Small Yet Mighty: Improve Accuracy In Multimodal Search and Visual Document Retrieval with Llama Nemotron RAG Models

Community Article Published January 6, 2026

Upvote

Ronay Ak

ronay-nv

nvidia

Gabriel de Souza Pereira Moreira

gmoreira-nv

nvidia

Bo Liu

BoLiu

nvidia

How to build accurate, low-latency visual document retrieval with small Llama Nemotron models that work out-of-the-box with standard vector databases

In real applications, data is not just text. It lives in PDFs with charts, scanned contracts, tables, screenshots, and slide decks, so a text-only retrieval system will miss important information. Multimodal RAG pipelines change this by enabling retrieval and reasoning over text, images, and layouts together, leading to more accurate and actionable answers.

This post walks through two small Llama Nemotron models for multimodal retrieval over visual documents:

llama-nemotron-embed-vl-1b-v2 a dense single-vector multimodal (image + text) embedding model for page-level retrieval and similarity search.
llama-nemotron-rerank-vl-1b-v2 a cross-encoder reranking model for query–page relevance scoring.

Both models are:

Small enough to run with most NVIDIA GPU resources
Compatible with standard vector databases (single dense vector per page)
Designed to reduce hallucinations by grounding generation on better evidence, not longer prompts

We will show how they behave on realistic document benchmarks below.

Why multimodal RAG needs world-class retrieval

Multimodal RAG pipelines combine a retriever with a vision-language model (VLM) so responses are grounded in both retrieved page text and visual content, not just raw text prompts.

Embeddings control which pages are retrieved and shown to the VLM. Reranking models decide which of those pages are most relevant and should influence the answer. If either step is inaccurate, the VLM is more likely to hallucinate—often with high confidence. Using multimodal embeddings together with a multimodal reranker keeps generation grounded in the correct page images and text.

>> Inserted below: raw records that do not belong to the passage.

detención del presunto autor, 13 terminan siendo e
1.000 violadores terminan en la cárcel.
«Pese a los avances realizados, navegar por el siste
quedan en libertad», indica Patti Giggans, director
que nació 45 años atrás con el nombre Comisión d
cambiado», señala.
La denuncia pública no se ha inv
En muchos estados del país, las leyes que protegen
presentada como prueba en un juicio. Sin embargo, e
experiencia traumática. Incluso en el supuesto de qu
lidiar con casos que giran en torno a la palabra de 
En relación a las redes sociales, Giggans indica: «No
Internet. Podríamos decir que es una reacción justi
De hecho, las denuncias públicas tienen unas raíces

The State-of-the-Art in Commercial Multimodal Search

The llama-nemotron-embed-vl-1b-v2 and llama-nemotron-rerank-vl-1b-v2 models are designed for developers building multimodal question-answering and search over large corpora of PDFs and images.

The llama-nemotron-embed-vl-1b-v2 model is a single-vector (dense) embedding model that efficiently condenses visual and textual information into a single representation. This design ensures compatibility with all standard vector databases and enables millisecond-latency search at enterprise scale.

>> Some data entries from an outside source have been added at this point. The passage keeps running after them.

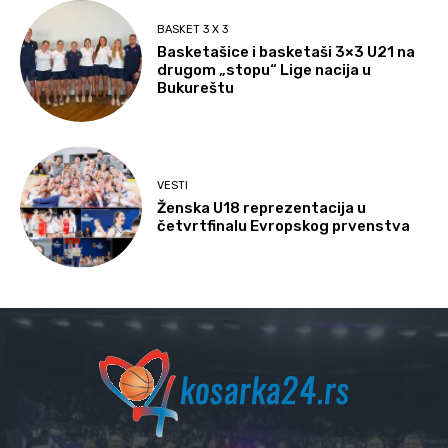
BASKET 3 X 3
Basketašice i basketaši 3×3 U21 na
drugom „stopu“ Lige nacija u
Bukureštu
VESTI
Ženska U18 reprezentacija u
četvrtfinalu Evropskog prvenstva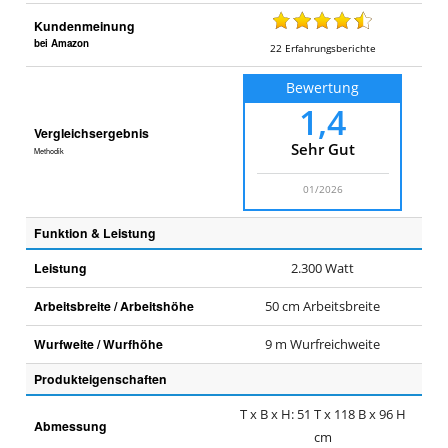
Kundenmeinung
bei Amazon
22
Erfahrungsberichte
Bewertung
1,4
Vergleichsergebnis
Sehr Gut
Methodik
01/2026
Funktion & Leistung
Leistung
2.300 Watt
Arbeitsbreite / Arbeitshöhe
50 cm Arbeitsbreite
Wurfweite / Wurfhöhe
9 m Wurfreichweite
Produkteigenschaften
T x B x H: 51 T x 118 B x 96 H
Abmessung
cm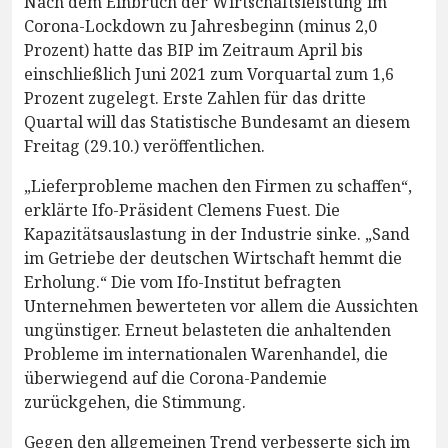
Nach dem Einbruch der Wirtschaftsleistung im
Corona-Lockdown zu Jahresbeginn (minus 2,0
Prozent) hatte das BIP im Zeitraum April bis
einschließlich Juni 2021 zum Vorquartal zum 1,6
Prozent zugelegt. Erste Zahlen für das dritte
Quartal will das Statistische Bundesamt an diesem
Freitag (29.10.) veröffentlichen.
„Lieferprobleme machen den Firmen zu schaffen“,
erklärte Ifo-Präsident Clemens Fuest. Die
Kapazitätsauslastung in der Industrie sinke. „Sand
im Getriebe der deutschen Wirtschaft hemmt die
Erholung.“ Die vom Ifo-Institut befragten
Unternehmen bewerteten vor allem die Aussichten
ungünstiger. Erneut belasteten die anhaltenden
Probleme im internationalen Warenhandel, die
überwiegend auf die Corona-Pandemie
zurückgehen, die Stimmung.
Gegen den allgemeinen Trend verbesserte sich im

llama-nemotron-rerank-v1-1b-v2 is a cross-encoder reranking model that reorders the top retrieved candidates to improve relevance and boosts downstream answer quality without changing your storage or index format.

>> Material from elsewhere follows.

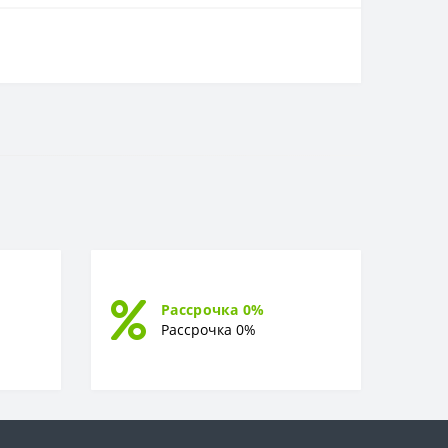
Рассрочка 0%
Рассрочка 0%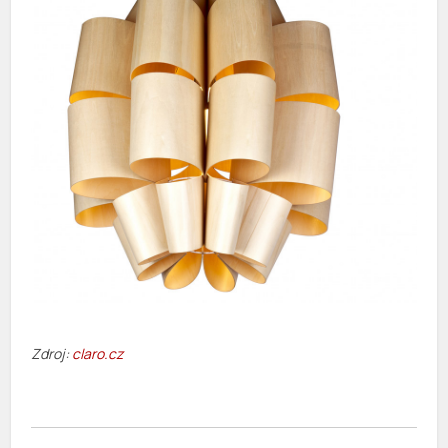
Zdroj:
claro.cz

We evaluated llama-nemotron-embed-vl-1b-v2 and llama-nemotron-rerank-vl-1b-v2 on five visual document retrieval datasets: the popular ViDoRe V1, V2 and V3, a realistic visual document retrieval benchmark for enterprises composed of 8 public datasets, and two internal visual document retrieval datasets:

DigitalCorpora-10k: A dataset with over 1300 questions based on a corpus of 10,000 documents from DigitalCorpora that have a good mixture of text, tables, and charts.
Earnings V2: An internal retrieval dataset of 287 questions based on 500 PDFs, mostly consisting of earnings reports from big tech companies.

Visual Document Retrieval (page retrieval) benchmarks

The table below reports the average retrieval accuracy (Recall@5) across five datasets, focusing specifically on commercially viable dense retrieval models.

We can see that the llama-nemotron-embed-vl-1b-v2 provides better retrieval accuracy (Recall@5) for the image and image+text modalities than its predecessor, llama-3.2-nemoretriever-1b-vlm-embed-v1 and also better on text modality than llama-nemotron-embed-1b-v2, our small text embedding model. Finally, our VLM reranker llama-nemotron-rerank-vl-1b-v2 improves retrieval accuracy further by 7.2%, 6.9% and 6% per modality.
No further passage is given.